Work to complete: Output the entries exactly as they appear. Pictures should not be included.

[Records from a data collection]

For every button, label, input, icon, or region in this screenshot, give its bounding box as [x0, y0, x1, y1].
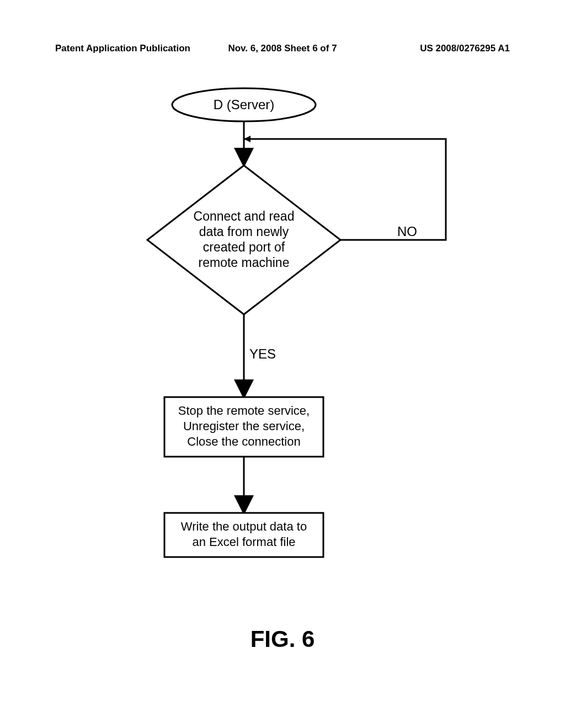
decision-line1: Connect and read [194, 209, 295, 223]
process1-line1: Stop the remote service, [178, 404, 310, 417]
process1-line3: Close the connection [187, 435, 300, 448]
decision-line4: remote machine [199, 255, 290, 270]
decision-line3: created port of [203, 240, 285, 254]
process2-line2: an Excel format file [192, 535, 295, 549]
no-loop-arrowhead [244, 136, 250, 142]
decision-line2: data from newly [199, 224, 289, 239]
flowchart-diagram: D (Server) Connect and read data from ne… [0, 77, 565, 629]
process2-line1: Write the output data to [181, 520, 307, 533]
no-label: NO [397, 224, 417, 239]
header-mid-text: Nov. 6, 2008 Sheet 6 of 7 [207, 43, 359, 54]
figure-label: FIG. 6 [0, 626, 565, 652]
page-header: Patent Application Publication Nov. 6, 2… [0, 43, 565, 54]
header-left-text: Patent Application Publication [55, 43, 207, 54]
process1-line2: Unregister the service, [183, 419, 305, 433]
terminal-text: D (Server) [214, 97, 275, 112]
yes-label: YES [249, 346, 276, 361]
header-right-text: US 2008/0276295 A1 [358, 43, 510, 54]
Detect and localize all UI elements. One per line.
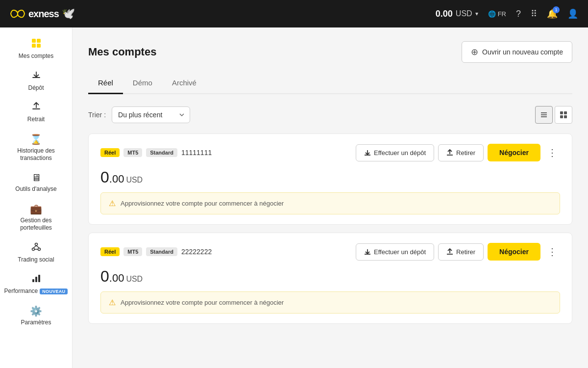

Answer below:
For every button, label, input, icon, or region in this screenshot, give its bounding box as [x0, y0, x1, y1].
decision-line1: Connect and read [194, 209, 295, 223]
process1-line1: Stop the remote service, [178, 404, 310, 417]
process1-line3: Close the connection [187, 435, 300, 448]
decision-line4: remote machine [199, 255, 290, 270]
decision-line3: created port of [203, 240, 285, 254]
process2-line2: an Excel format file [192, 535, 295, 549]
no-loop-arrowhead [244, 136, 250, 142]
decision-line2: data from newly [199, 224, 289, 239]
flowchart-diagram: D (Server) Connect and read data from ne… [0, 77, 565, 629]
process2-line1: Write the output data to [181, 520, 307, 533]
no-label: NO [397, 224, 417, 239]
header-mid-text: Nov. 6, 2008 Sheet 6 of 7 [207, 43, 359, 54]
figure-label: FIG. 6 [0, 626, 565, 652]
page-header: Patent Application Publication Nov. 6, 2… [0, 43, 565, 54]
header-left-text: Patent Application Publication [55, 43, 207, 54]
process1-line2: Unregister the service, [183, 419, 305, 433]
terminal-text: D (Server) [214, 97, 275, 112]
yes-label: YES [249, 346, 276, 361]
header-right-text: US 2008/0276295 A1 [358, 43, 510, 54]
Detect and localize all UI elements. One per line.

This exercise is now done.